- Task objective:
Every line from the one containing "Identify the location of AIM GIFTS." to the end of the records below must be copied exactly, and no pictures may be included.

*** Opening Data supplied ***

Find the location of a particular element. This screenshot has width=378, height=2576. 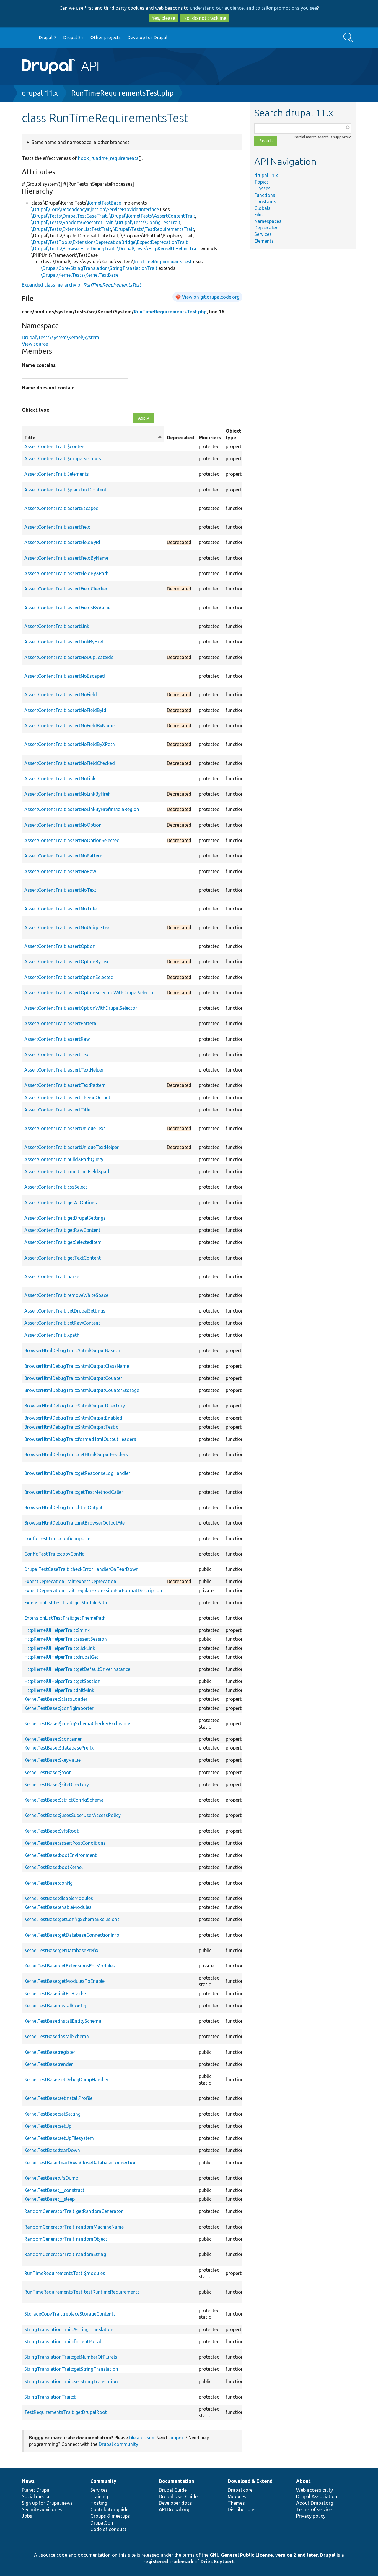

KernelTestBase::$configSchemaCheckerExclusions is located at coordinates (77, 1723).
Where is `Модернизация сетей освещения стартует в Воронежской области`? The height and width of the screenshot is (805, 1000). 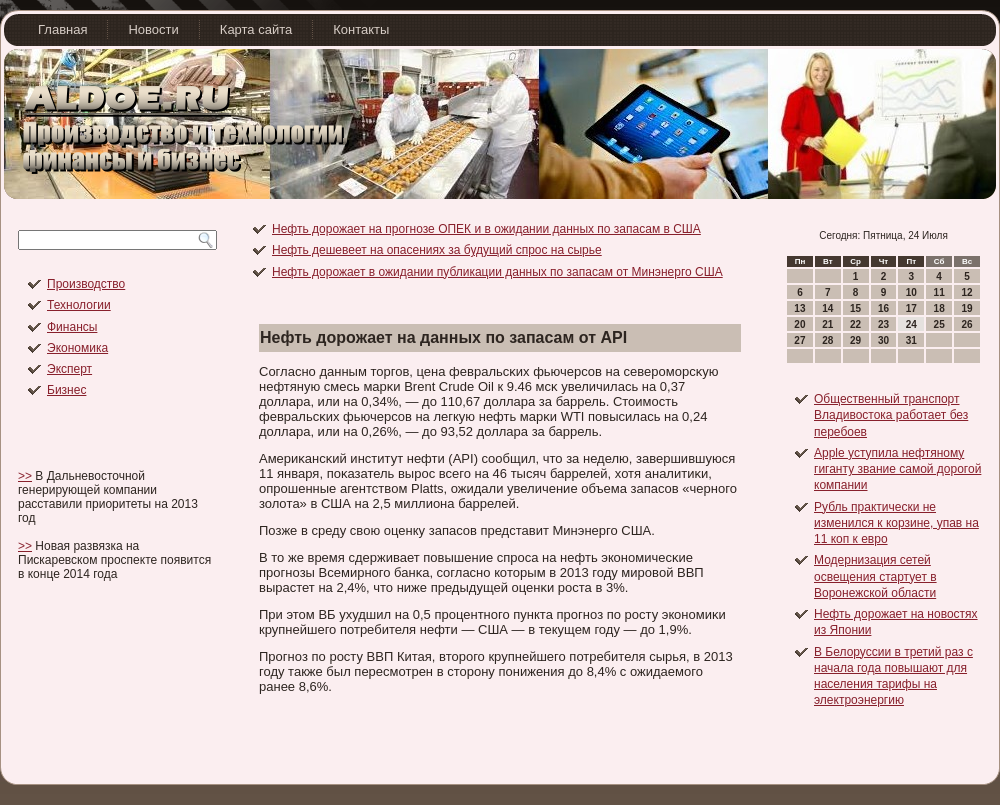
Модернизация сетей освещения стартует в Воронежской области is located at coordinates (875, 576).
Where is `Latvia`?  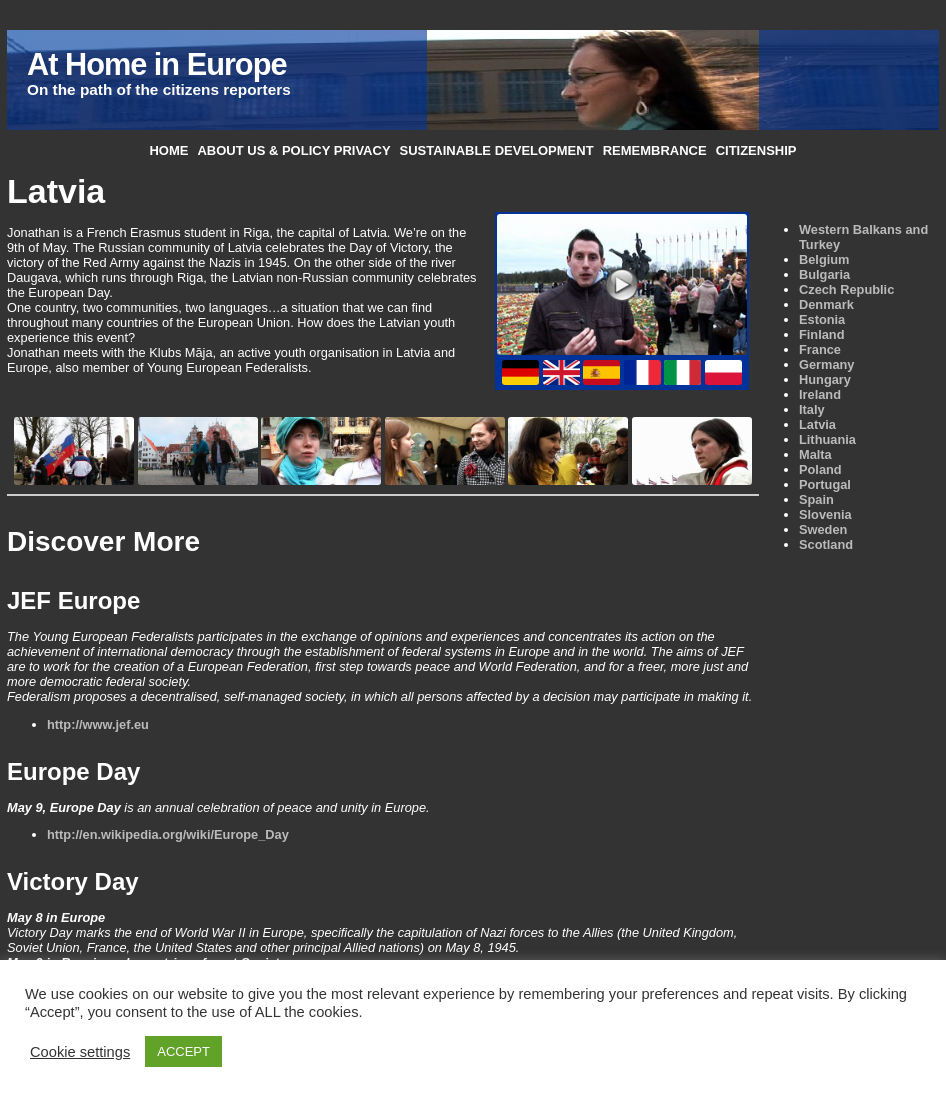 Latvia is located at coordinates (817, 424).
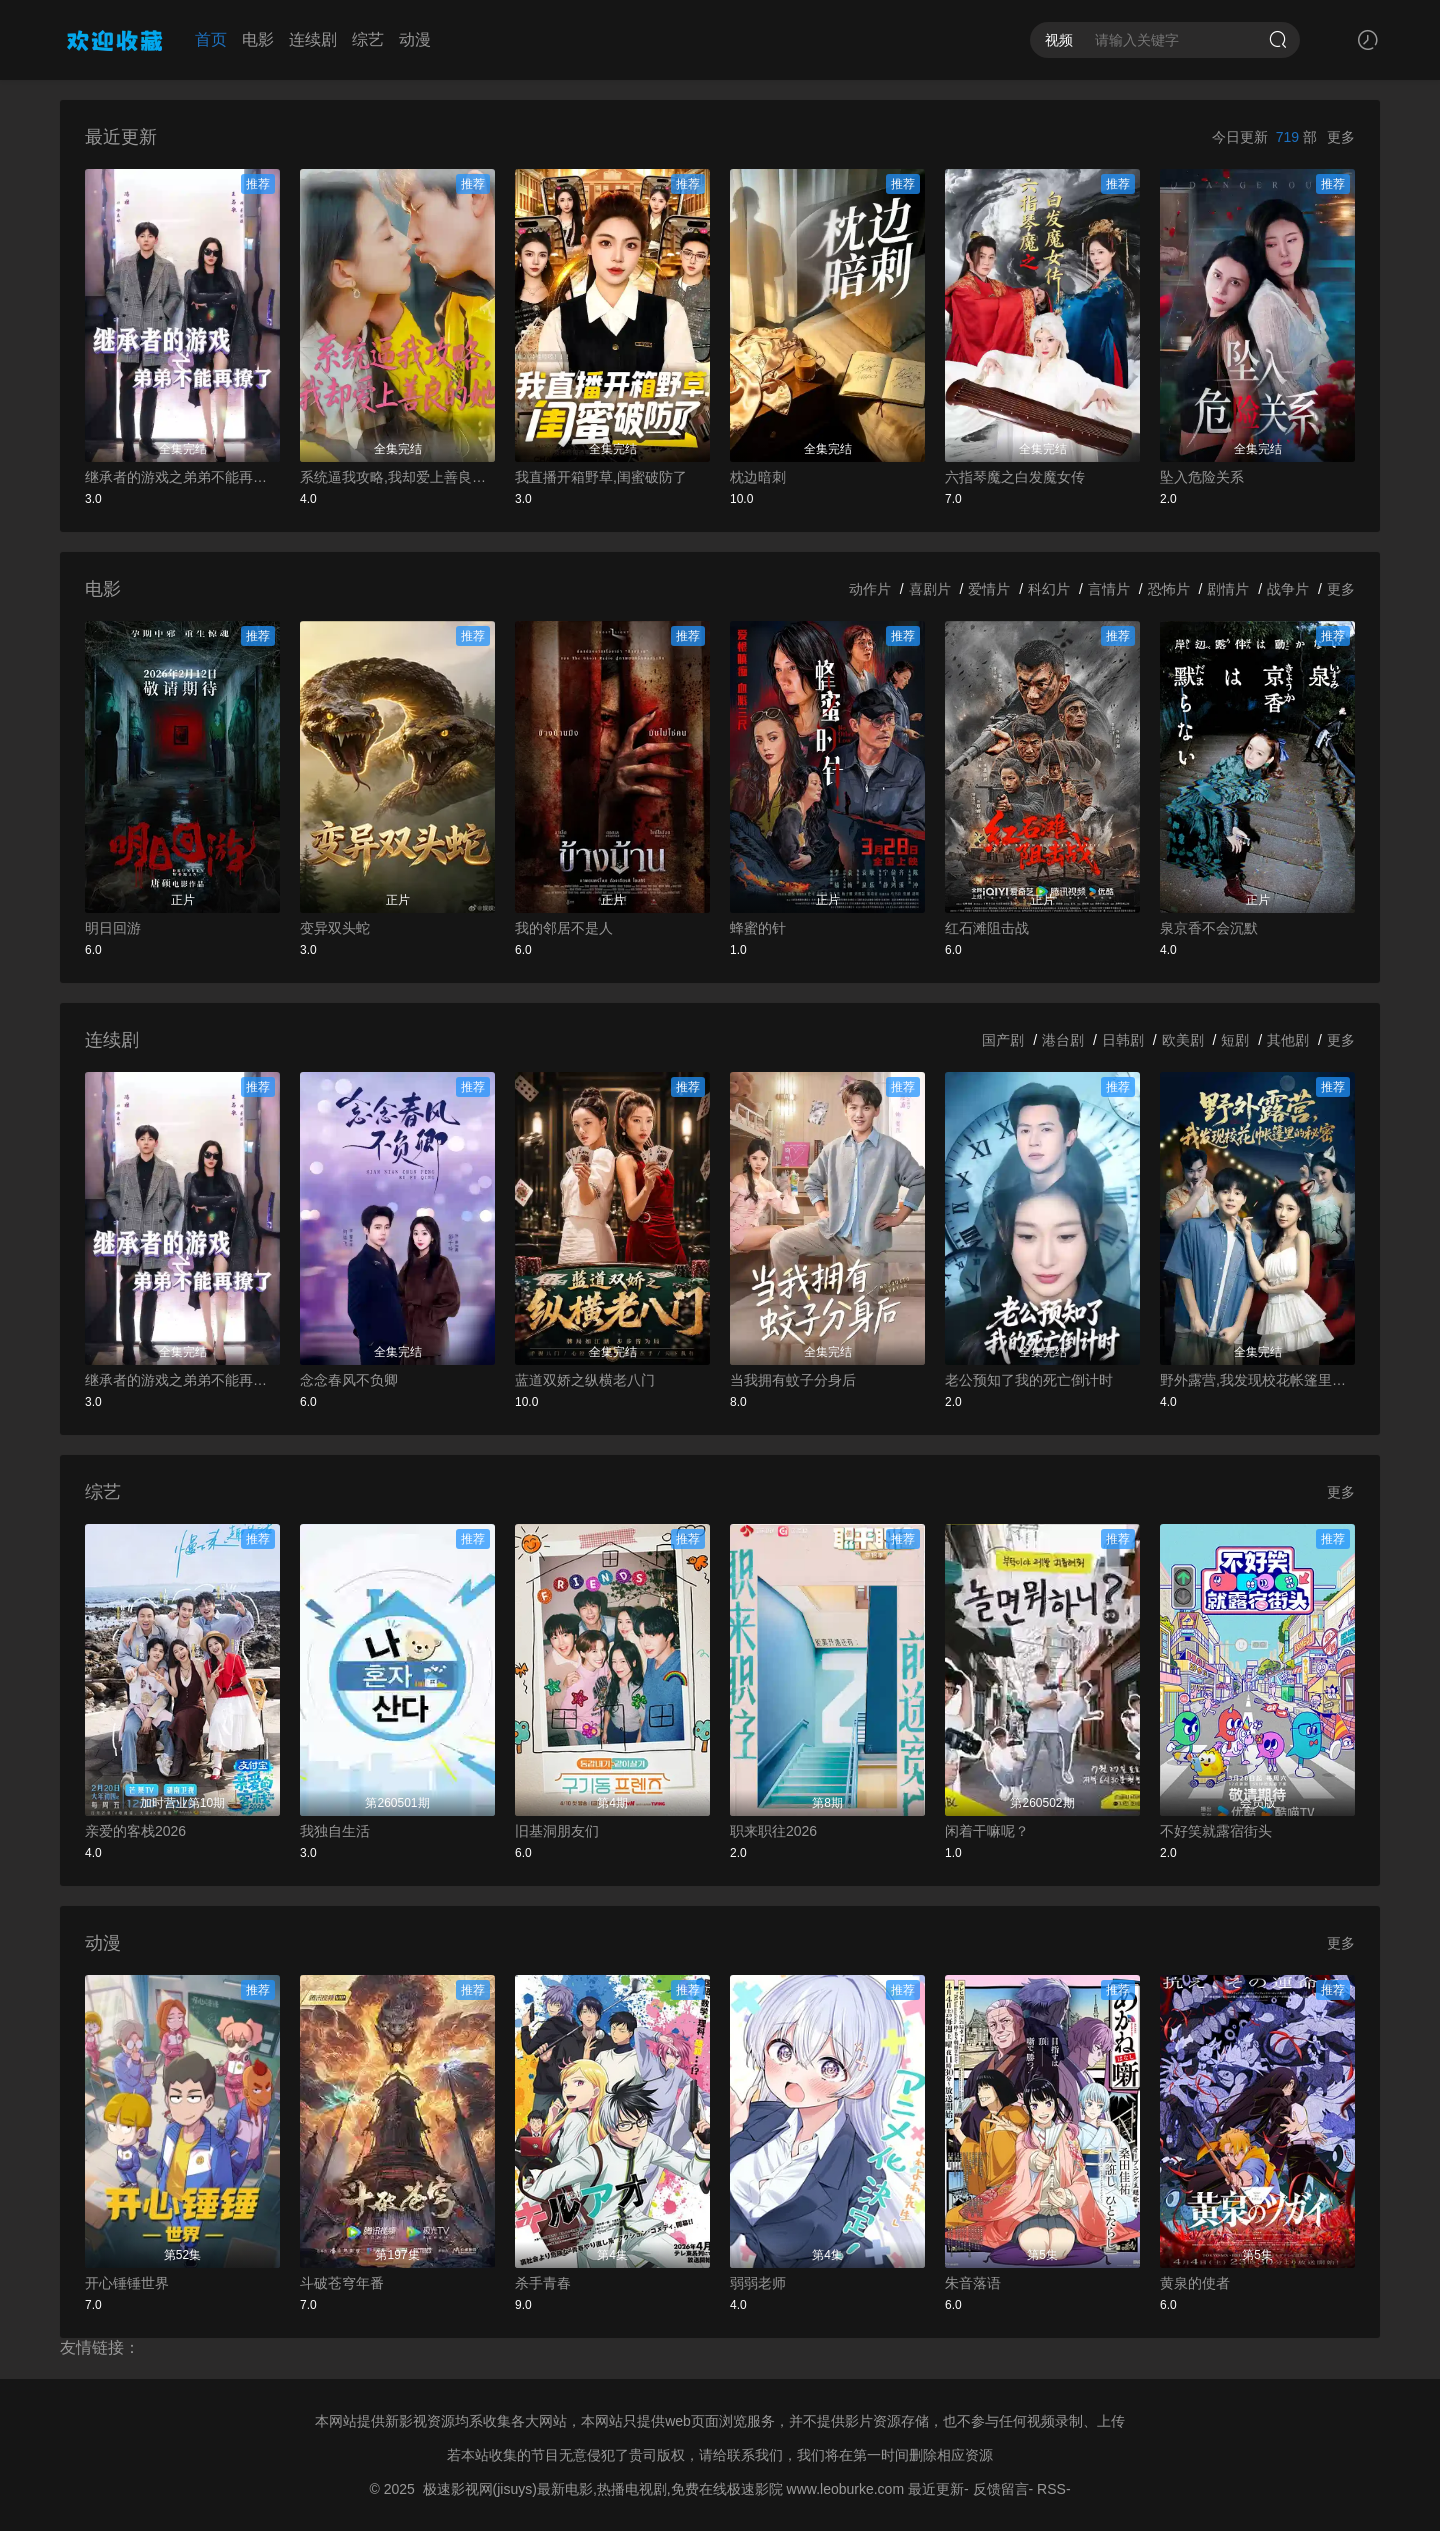 This screenshot has height=2531, width=1440. What do you see at coordinates (936, 2489) in the screenshot?
I see `最近更新` at bounding box center [936, 2489].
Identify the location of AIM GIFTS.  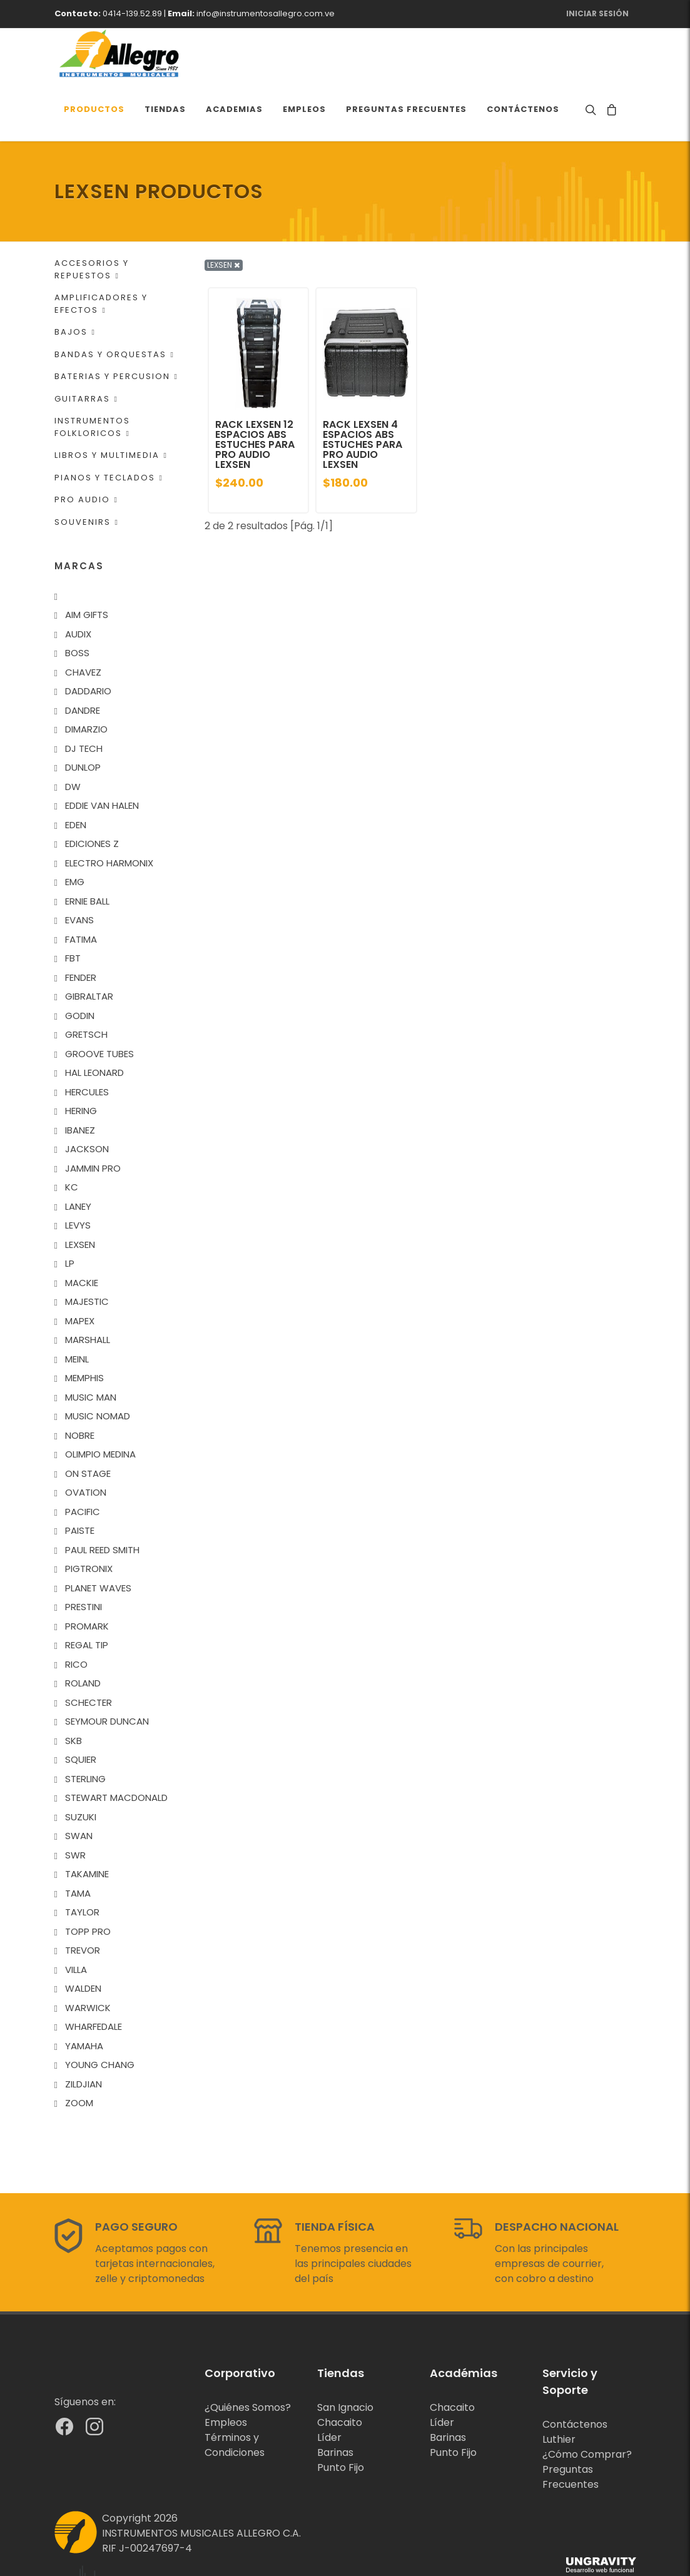
(86, 565).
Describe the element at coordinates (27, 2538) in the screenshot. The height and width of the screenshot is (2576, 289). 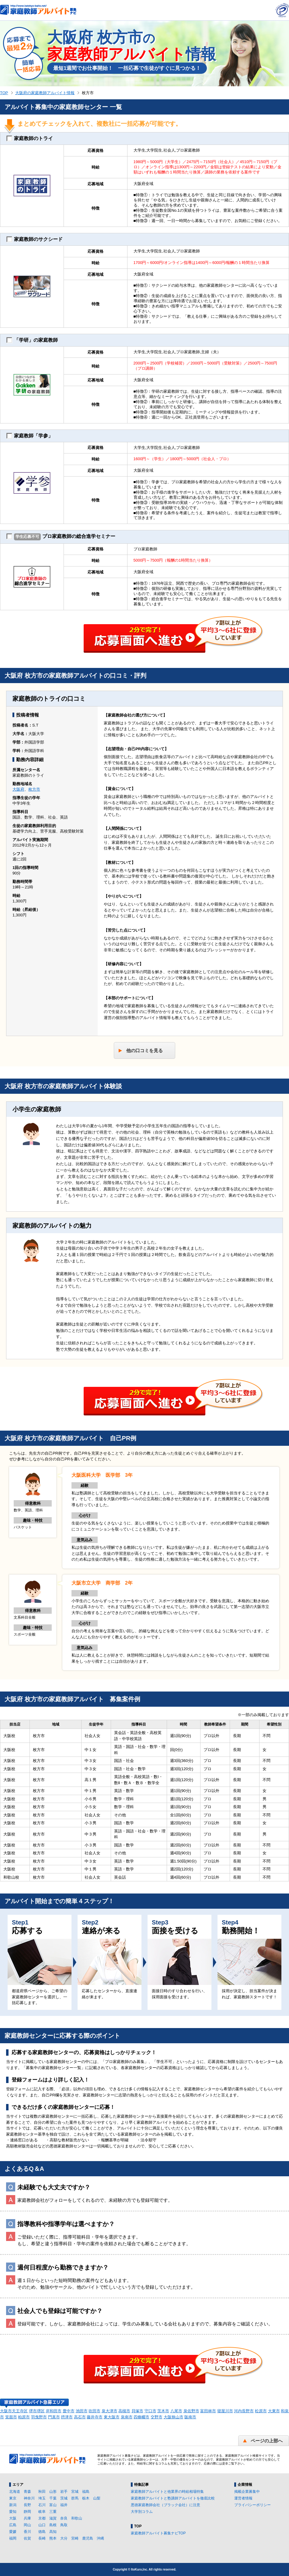
I see `佐賀` at that location.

*** Closing Data supplied ***

- Answer to this problem:
Identify the location of AIM GIFTS.  
(86, 565).
Describe the element at coordinates (27, 2538) in the screenshot. The height and width of the screenshot is (2576, 289). 
I see `佐賀` at that location.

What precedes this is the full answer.